En treize albums (répartis en trois cycles), traversant les terres des légendes et des mythes que l'on nomme Turquie, Afrique ou Inde, Jean Dufaux a proposé au lecteur un récit sensuel oscillant entre le passé (Jade) et le présent (Kim). «Le 13e tome de "Djinn" refermé, il persiste une voix pour nous rappeler que le corps d'une femme restera toujours le pouvoir suprême devant lequel plient les hommes», explique Jean Dufaux, scénariste star prolifique.

Faire vivre l'histoire

Lancée en 2001 avec «La Favorite», la saga «Djinn» s'achève donc après avoir connu le succès. «Ce sont les hasards de l'édition. Je raconte des histoires et je suis heureux quand elles touchent le public. Mais je m'efforce toujours de me renouveler, d'éviter le confort et le conformisme. Tenter l'aventure, c'est ce qui me fait avancer», dit Jean Dufaux.
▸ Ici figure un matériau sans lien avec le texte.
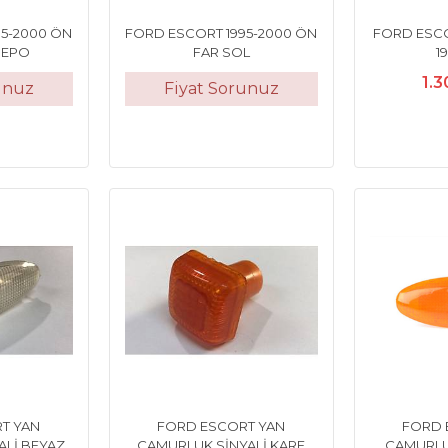
95-2000 ÖN
FORD ESCORT 1995-2000 ÖN
FORD ESCO
DEPO
FAR SOL
1
1.3
unuz
Fiyat Sorunuz
T YAN
FORD ESCORT YAN
FORD 
ALİ BEYAZ
ÇAMURLUK SİNYALİ KARE
ÇAMURLUK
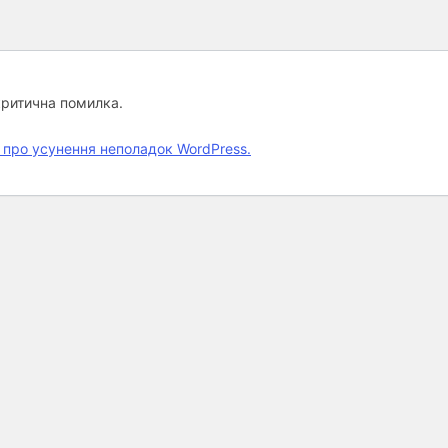
критична помилка.
 про усунення неполадок WordPress.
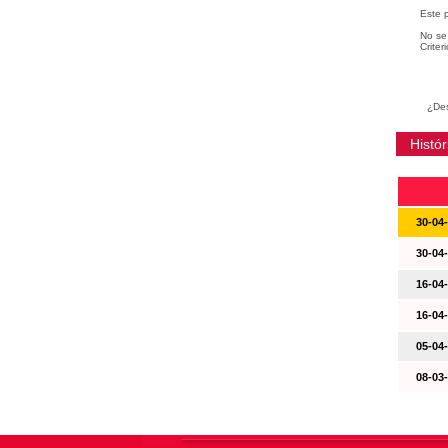
Este 
No se 
Criter
¿Des
Histór
30-04
30-04
16-04
16-04
05-04
08-03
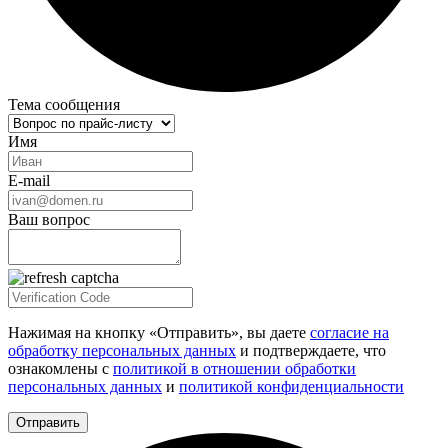
Тема сообщения
Имя
E-mail
Ваш вопрос
Нажимая на кнопку «Отправить», вы даете
согласие на
обработку персональных данных
и подтверждаете, что
ознакомлены с
политикой в отношении обработки
персональных данных
и
политикой конфиденциальности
Pour Ana Mirallès, sa complice de «Djinn» depuis quinze ans, sa principale qualité est «de pouvoir te raconter une histoire et de te la faire vivre». Pour la dessinatrice espagnole, «Jean Dufaux est un envoûteur. Un homme qui a une compréhension infinie de tous les rapports humains».

«Je ne peux toujours pas lire mes albums»

C'est avec un «pincement au cœur» qu'elle clôt cette saga, l'histoire d'une quête d'identité très intense et aussi très surprenante». «"Djinn", ce n'est pas seulement de l'érotisme et de l'aventure. C'est aussi une fantastique histoire sur les sentiments humains», explique Ana Mirallès, qui avoue avoir changé en quinze ans et treize albums de «Djinn».

«Ma technique est restée la même. Mais avec l'expérience, j'ai appris comment faire les choses. Je suis donc moins hésitante. Par contre, je ne peux toujours pas lire mes albums. Je commence et j'abandonne vite car je ne vois que les défauts de mes dessins», dit-elle. À travers les yeux de Jade ou de sa petite-fille Kim, «Djinn» envoûte le lecteur. Cycle Ottoman (1 à 4), cycle Africa (5 à 9) et cycle India (10 à 13), elle se dévore d'une traite.